Stop them right there and ask them the following question: Can you really change anyone else? And even more importantly, is it your job to fix anyone else?

Apparently not.

There is a touching scene described in the Torah, where the two brothers, Joseph and Benjamin, stand crying on each other’s shoulders. The commentaries explain that Joseph was crying because he saw that in the future, Benjamin would have two temples built in his tribe’s portion of the Holy Land, but they would be destroyed. Joseph was shedding tears over his brother’s future losses. At the same time, Benjamin knew that in Joseph’s future territory, there would be a Tabernacle built that would also ultimately not last. He was sobbing for his brother’s future loss.

The question is: Why? Why are they crying about each other’s tragedy, rather than their own?
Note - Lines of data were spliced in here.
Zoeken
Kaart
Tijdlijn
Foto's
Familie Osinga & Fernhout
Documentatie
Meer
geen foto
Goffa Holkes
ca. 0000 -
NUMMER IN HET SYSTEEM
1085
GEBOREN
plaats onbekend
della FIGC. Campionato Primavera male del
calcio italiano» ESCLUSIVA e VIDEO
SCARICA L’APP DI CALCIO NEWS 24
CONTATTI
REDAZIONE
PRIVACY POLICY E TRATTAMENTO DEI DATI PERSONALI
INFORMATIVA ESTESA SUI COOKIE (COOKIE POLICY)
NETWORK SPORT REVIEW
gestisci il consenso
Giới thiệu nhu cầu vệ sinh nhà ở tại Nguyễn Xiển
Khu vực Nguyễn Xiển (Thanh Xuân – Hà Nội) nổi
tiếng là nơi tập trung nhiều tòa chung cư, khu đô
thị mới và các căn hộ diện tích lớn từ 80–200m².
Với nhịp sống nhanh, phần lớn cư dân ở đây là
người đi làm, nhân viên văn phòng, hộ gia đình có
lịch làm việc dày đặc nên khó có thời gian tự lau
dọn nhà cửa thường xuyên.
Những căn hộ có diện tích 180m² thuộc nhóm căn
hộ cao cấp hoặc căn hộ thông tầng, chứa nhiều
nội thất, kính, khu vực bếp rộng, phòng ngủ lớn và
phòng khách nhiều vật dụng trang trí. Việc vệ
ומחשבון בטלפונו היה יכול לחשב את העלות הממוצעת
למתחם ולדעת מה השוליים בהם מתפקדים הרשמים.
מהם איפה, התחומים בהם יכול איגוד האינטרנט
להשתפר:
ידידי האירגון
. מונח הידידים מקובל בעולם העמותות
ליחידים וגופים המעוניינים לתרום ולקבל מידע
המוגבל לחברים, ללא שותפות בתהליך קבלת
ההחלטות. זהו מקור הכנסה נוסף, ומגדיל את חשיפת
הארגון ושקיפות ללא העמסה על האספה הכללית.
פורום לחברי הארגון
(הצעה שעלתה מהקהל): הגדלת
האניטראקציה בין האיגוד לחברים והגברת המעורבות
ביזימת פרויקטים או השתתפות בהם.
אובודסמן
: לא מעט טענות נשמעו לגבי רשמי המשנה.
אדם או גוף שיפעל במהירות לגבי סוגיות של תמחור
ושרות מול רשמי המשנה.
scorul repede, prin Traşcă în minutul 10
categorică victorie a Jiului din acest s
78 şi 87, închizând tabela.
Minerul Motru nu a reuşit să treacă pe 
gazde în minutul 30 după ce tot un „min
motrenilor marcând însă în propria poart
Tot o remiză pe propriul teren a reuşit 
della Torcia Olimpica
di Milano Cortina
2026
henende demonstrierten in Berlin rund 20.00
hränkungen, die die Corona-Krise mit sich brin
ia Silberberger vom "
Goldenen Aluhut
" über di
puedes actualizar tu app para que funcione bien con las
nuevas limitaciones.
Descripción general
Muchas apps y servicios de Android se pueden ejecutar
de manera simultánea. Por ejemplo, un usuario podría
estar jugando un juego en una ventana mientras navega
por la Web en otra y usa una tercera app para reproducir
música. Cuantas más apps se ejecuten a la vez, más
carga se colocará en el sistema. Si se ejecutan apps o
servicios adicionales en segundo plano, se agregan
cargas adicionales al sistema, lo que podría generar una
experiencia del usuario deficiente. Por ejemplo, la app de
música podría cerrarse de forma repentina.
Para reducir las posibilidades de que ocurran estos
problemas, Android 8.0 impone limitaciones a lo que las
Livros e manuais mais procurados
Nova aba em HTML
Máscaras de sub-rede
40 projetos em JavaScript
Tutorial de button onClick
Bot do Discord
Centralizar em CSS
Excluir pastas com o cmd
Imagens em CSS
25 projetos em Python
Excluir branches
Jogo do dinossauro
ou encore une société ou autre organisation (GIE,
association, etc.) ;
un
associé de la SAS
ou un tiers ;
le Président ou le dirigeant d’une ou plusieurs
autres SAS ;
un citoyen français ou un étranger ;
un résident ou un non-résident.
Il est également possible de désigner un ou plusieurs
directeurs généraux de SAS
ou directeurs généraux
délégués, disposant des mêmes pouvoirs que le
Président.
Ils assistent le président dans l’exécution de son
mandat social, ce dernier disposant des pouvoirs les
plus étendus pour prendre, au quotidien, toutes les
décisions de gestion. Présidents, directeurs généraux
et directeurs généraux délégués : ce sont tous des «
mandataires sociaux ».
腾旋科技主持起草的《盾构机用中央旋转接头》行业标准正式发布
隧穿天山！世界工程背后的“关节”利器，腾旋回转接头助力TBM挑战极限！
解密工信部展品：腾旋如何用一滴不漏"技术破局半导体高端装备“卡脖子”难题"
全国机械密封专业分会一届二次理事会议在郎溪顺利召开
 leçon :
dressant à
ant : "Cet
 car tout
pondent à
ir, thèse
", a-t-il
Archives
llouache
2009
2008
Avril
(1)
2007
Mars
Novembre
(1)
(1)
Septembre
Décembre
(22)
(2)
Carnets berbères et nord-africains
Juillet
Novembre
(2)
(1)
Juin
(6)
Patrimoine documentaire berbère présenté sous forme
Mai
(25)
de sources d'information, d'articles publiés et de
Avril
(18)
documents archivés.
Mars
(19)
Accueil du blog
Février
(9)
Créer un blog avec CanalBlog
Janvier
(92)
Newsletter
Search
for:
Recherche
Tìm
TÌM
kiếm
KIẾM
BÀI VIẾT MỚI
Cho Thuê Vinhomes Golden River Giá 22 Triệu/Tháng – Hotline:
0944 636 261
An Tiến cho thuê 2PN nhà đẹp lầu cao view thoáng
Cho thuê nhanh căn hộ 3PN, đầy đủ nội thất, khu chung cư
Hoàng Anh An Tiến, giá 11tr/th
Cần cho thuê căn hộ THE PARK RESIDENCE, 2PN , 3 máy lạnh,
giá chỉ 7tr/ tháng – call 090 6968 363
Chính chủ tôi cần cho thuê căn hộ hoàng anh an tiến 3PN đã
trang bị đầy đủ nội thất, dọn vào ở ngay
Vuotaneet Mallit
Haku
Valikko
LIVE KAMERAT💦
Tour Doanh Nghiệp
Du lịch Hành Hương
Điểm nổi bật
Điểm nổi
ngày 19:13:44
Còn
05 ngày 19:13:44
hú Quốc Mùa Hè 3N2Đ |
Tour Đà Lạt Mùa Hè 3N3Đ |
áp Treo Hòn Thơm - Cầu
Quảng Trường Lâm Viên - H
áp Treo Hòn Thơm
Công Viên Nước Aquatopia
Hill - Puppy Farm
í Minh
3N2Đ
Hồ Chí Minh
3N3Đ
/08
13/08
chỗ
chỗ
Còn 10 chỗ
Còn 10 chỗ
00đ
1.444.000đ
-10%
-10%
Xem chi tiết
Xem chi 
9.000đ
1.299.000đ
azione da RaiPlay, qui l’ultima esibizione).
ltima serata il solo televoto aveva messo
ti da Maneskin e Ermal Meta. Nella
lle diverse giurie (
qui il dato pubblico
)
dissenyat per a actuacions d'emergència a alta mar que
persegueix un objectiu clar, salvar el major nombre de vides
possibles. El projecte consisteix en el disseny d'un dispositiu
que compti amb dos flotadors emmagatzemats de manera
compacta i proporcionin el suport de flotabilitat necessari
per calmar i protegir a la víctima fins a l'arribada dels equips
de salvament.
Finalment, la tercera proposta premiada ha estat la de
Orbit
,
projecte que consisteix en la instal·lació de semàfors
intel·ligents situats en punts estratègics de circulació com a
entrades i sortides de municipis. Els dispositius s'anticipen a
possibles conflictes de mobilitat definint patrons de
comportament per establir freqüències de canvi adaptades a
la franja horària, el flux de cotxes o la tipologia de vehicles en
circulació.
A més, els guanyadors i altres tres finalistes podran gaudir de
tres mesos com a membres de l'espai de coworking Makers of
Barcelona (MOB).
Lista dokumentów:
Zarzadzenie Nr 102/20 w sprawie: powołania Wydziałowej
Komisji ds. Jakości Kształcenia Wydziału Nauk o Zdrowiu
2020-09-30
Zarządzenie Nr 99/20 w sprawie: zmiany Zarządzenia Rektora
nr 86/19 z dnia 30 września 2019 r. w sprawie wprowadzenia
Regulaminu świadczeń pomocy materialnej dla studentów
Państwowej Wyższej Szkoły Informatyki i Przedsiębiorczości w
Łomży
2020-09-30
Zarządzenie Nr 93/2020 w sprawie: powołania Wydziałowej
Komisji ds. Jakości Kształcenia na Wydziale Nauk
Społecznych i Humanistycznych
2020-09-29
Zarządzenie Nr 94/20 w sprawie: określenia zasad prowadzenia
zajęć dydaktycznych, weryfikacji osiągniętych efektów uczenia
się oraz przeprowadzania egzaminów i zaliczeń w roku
The answer1 is that these brothers are setting an example for the difference between how to react to personal challenges versus how to respond to a friend’s challenge or issue.

If your friend is struggling or experiencing the tragic outcome of a terrible mistake, or even acting in a way that you feel needs fixing, at a certain point all you can do is cry. You can feel pain and compassion, and you can pray for your friend, but you cannot actually make the change they so desperately need to make in their life. Each person is granted free choice, and that includes your spouse, friend or neighbor. You can advise or instruct, but ultimately, the change is their own. That’s why Joseph and Benjamin could only cry for each other’s problems.

If, on the other hand, the destruction or challenge is in your own court, sighing in resignation or shedding a few tears won’t do the job. Crying is very soothing, even healing, but it doesn’t accomplishanything specific. If something needs fixing in your own property, you actually have to do something to fix the problem.

You, and only you, have the power to make changes in your life. As far as their own property was concerned, Benjamin and Joseph could only look inward, and see how they could improve and grow.

Because they knew the truth. That only you can change yourself.

Self-Reflection: Am I redirecting my client to focus on things he or she can actually change in herself?